§ **What is being asked**
Starting with the line that has "supérieur (19%) à la moyenne du marché.", retype each line down to the end of the entries below, without leaving any out or adding any.
....
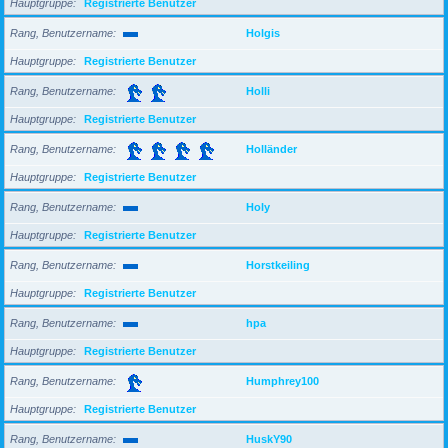
Hauptgruppe
Registrierte Benutzer
Rang, Benutzername
Holgis
Hauptgruppe
Registrierte Benutzer
Rang, Benutzername
Holli
Hauptgruppe
Registrierte Benutzer
Rang, Benutzername
Holländer
Hauptgruppe
Registrierte Benutzer
Rang, Benutzername
Holy
Hauptgruppe
Registrierte Benutzer
Rang, Benutzername
Horstkeiling
Hauptgruppe
Registrierte Benutzer
Rang, Benutzername
hpa
Hauptgruppe
Registrierte Benutzer
Rang, Benutzername
Humphrey100
Hauptgruppe
Registrierte Benutzer
Rang, Benutzername
HuskY90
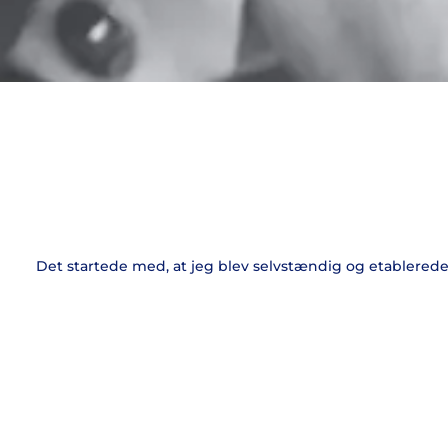
Det startede med, at jeg blev selvstændig og etablered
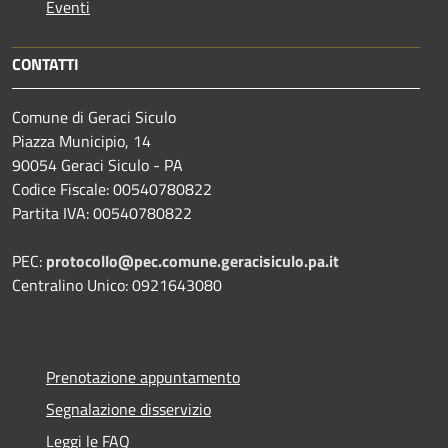
Eventi
CONTATTI
Comune di Geraci Siculo
Piazza Municipio, 14
90054 Geraci Siculo - PA
Codice Fiscale: 00540780822
Partita IVA: 00540780822
PEC:
protocollo@pec.comune.geracisiculo.pa.it
Centralino Unico: 0921643080
Prenotazione appuntamento
Segnalazione disservizio
Leggi le FAQ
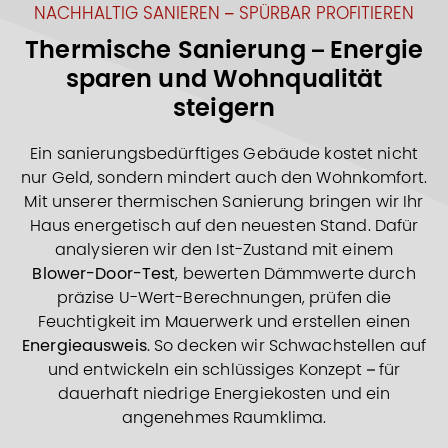
NACHHALTIG SANIEREN – SPÜRBAR PROFITIEREN
Thermische Sanierung – Energie
sparen und Wohnqualität
steigern
Ein sanierungsbedürftiges Gebäude kostet nicht
nur Geld, sondern mindert auch den Wohnkomfort.
Mit unserer thermischen Sanierung bringen wir Ihr
Haus energetisch auf den neuesten Stand. Dafür
analysieren wir den Ist-Zustand mit einem
Blower-Door-Test
, bewerten Dämmwerte durch
präzise U-Wert-Berechnungen, prüfen die
Feuchtigkeit im Mauerwerk und erstellen einen
Energieausweis
. So decken wir Schwachstellen auf
und entwickeln ein schlüssiges Konzept – für
dauerhaft niedrige Energiekosten und ein
angenehmes Raumklima.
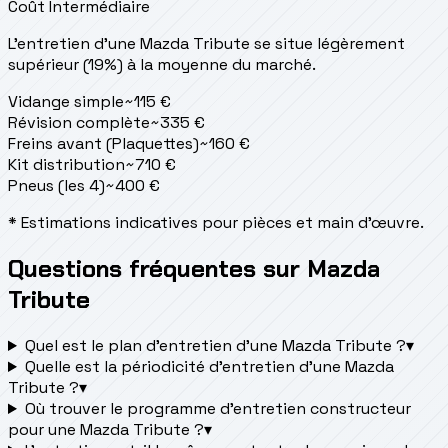
Coût Intermédiaire
L'entretien d'une Mazda Tribute se situe
légèrement
supérieur (19%) à la moyenne du marché.
Vidange simple
~
115
€
Révision complète
~
335
€
Freins avant (Plaquettes)
~
160
€
Kit distribution
~
710
€
Pneus (les 4)
~
400
€
* Estimations indicatives pour pièces et main d'œuvre.
Questions fréquentes sur Mazda
Tribute
Quel est le plan d’entretien d’une Mazda Tribute ?
▾
Quelle est la périodicité d’entretien d’une Mazda
Tribute ?
▾
Où trouver le programme d’entretien constructeur
pour une Mazda Tribute ?
▾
....
§ **Response area**
supérieur (19%) à la moyenne du marché.
Vidange simple
~
115
€
Révision complète
~
335
€
Freins avant (Plaquettes)
~
160
€
Kit distribution
~
710
€
Pneus (les 4)
~
400
€
* Estimations indicatives pour pièces et main d'œuvre.
Questions fréquentes sur Mazda
Tribute
Quel est le plan d’entretien d’une Mazda Tribute ?
▾
Quelle est la périodicité d’entretien d’une Mazda
Tribute ?
▾
Où trouver le programme d’entretien constructeur
pour une Mazda Tribute ?
▾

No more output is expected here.